Orang berhak menuntut ganti rugi terhadap seseorang, tenaga kesehatan, dan/atau penyelenggara kesehatan yang menimbulkan kerugian akibat kesalahan atau kelalaian dalam pelayanannya
SETELAH 17 tahun bertahan, UU Nomor 23 Tahun 1992 tentang Kesehatan akhirnya diganti dengan UU Nomor 36 tahun 2009. Banyak hal baru dalam UU baru itu, berbeda dari sebelumnya.
Banyak pula pasal yang ditujukan untuk menyikapi isu-isu populer yang di era sekarang sering menjadi perbincangan publik. Seperti ketentuan mengenai perlindungan pasien yang terdapat dalam Pasal 56, 57, dan 58.
Pasal 58 Ayat (1) misalnya, menyebutkan setiap orang berhak menuntut ganti rugi terhadap seseorang, tenaga kesehatan, dan/atau penyelenggara kesehatan yang menimbulkan kerugian akibat kesalahan atau kelalaian dalam pelayanan kesehatan yang diterimanya.
Ada pula pasal yang menegaskan bahwa fasilitas pelayanan kesehatan, baik pemerintah maupun swasta, dalam keadaan darurat wajib memberikan pelayanan kesehatan bagi penyelamatan nyawa pasien dan pencegahan kecacatan terlebih dahulu, serta dilarang menolak pasien dan/atau meminta uang muka (Pasal 32 Ayat (1) dan (2)).
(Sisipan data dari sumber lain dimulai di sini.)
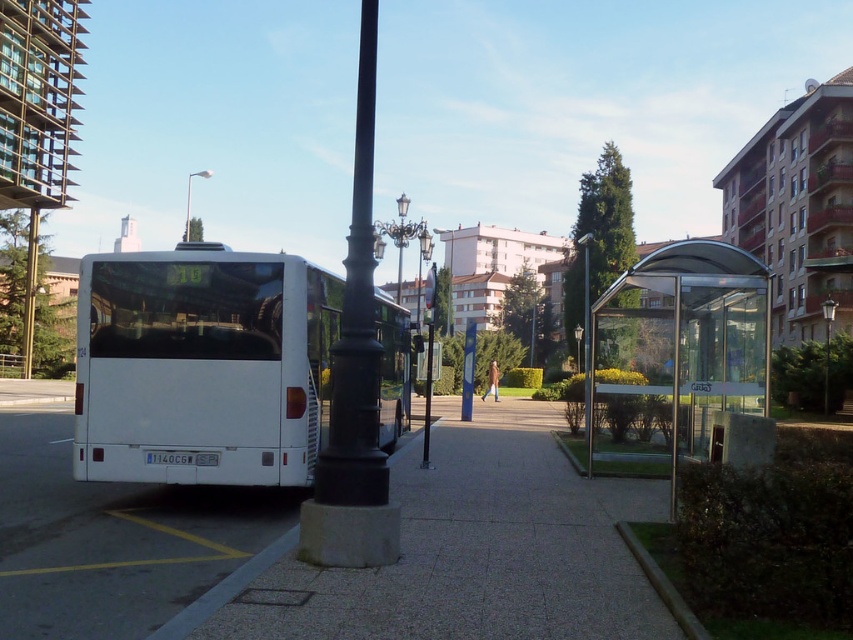 You are a pedestrian standing at the bus stop. You need to step onto the gray concrete curb at lower right to avoid a puddle. Is the metallic pole at upper center in your way when you move towards the curb?

The gray concrete curb at lower right is closer to the viewer than the metallic pole at upper center, so the metallic pole at upper center is behind the curb and not in your way when moving toward it.

You are a delivery person carrying a box that is 2 meters long. You need to place it on the smooth concrete pavement at center near the white matte bus at left. Is there enough space between them to place the box without it overlapping the bus?

The smooth concrete pavement at center is 1.89 meters away from the white matte bus at left. Since the box is 2 meters long, it will overlap the bus by 0.11 meters. Therefore, there isn not enough space to place the box without overlapping.

Based on the scene description, what object is located at the coordinates point (467, 550)?

The smooth concrete pavement at center is located at point (467, 550).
Persoalan jual beli organ dan jaringan tubuh juga diatur. Dinyatakan dengan jelas, organ dan/atau jaringan tubuh dilarang diperjualbelikan dengan dalih apapun (Pasal 64 Ayat (3)). Transplantasi organ dan/atau jaringan tubuh dilakukan hanya untuk tujuan kemanusiaan dan dilarang untuk dikomersialkan (Pasal 64 Ayat (2).
Aborsi juga dilarang dalam undang-undang ini (Pasal 75 Ayat (1). Kecuali berdasarkan indikasi kedaruratan medis yang dideteksi sejak usia dini kehamilan atau kehamilan akibat perkosaan yang dapat menyebabkan trauma psikologis bagi korban. Meski demikian, pembolehan aborsi itupun melalui syarat yang ketat. Misalnya hanya dapat dilakukan sebelum kehamilan berumur enam minggu, dan dilakukan oleh tenaga kesehatan yang memiliki keterampilan dan kewenangan.
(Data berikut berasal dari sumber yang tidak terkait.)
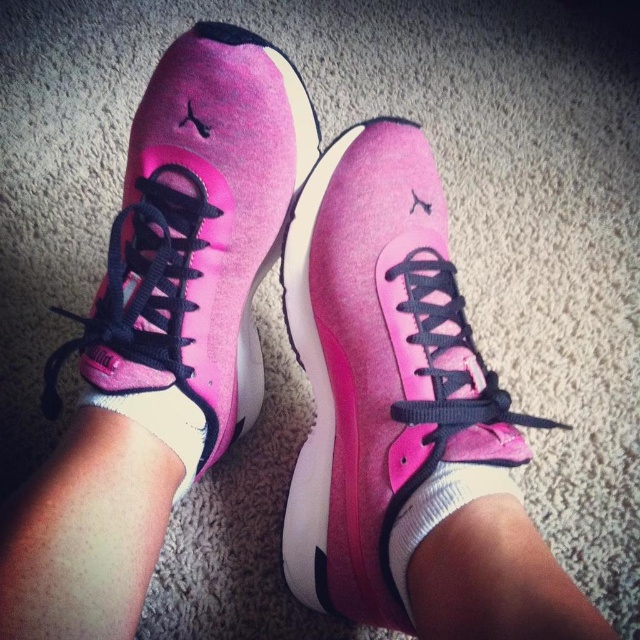 Is suede pink sneaker at center shorter than white soft sock at lower center?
UU Nomor 36 Tahun 2009 telah pula mengakomodasi isu-isu terkini, seperti masalah penggunaan sel punca dan jaminan keamanan makanan/minuman hasil teknologi rekayasa genetika dengan memberikan rambu-rambu yang cukup jelas.
Terlepas kontroversi yang sempat menghangat terkait hilangnya ayat tembakau dalam Pasal 113 beberapa waktu lalu, UU baru itu menjanjikan banyak harapan baru. Khususnya harapan untuk mewujudkan masyarakat yang lebih sehat, terutama dalam rangka menuju Indonesia Sehat 2010.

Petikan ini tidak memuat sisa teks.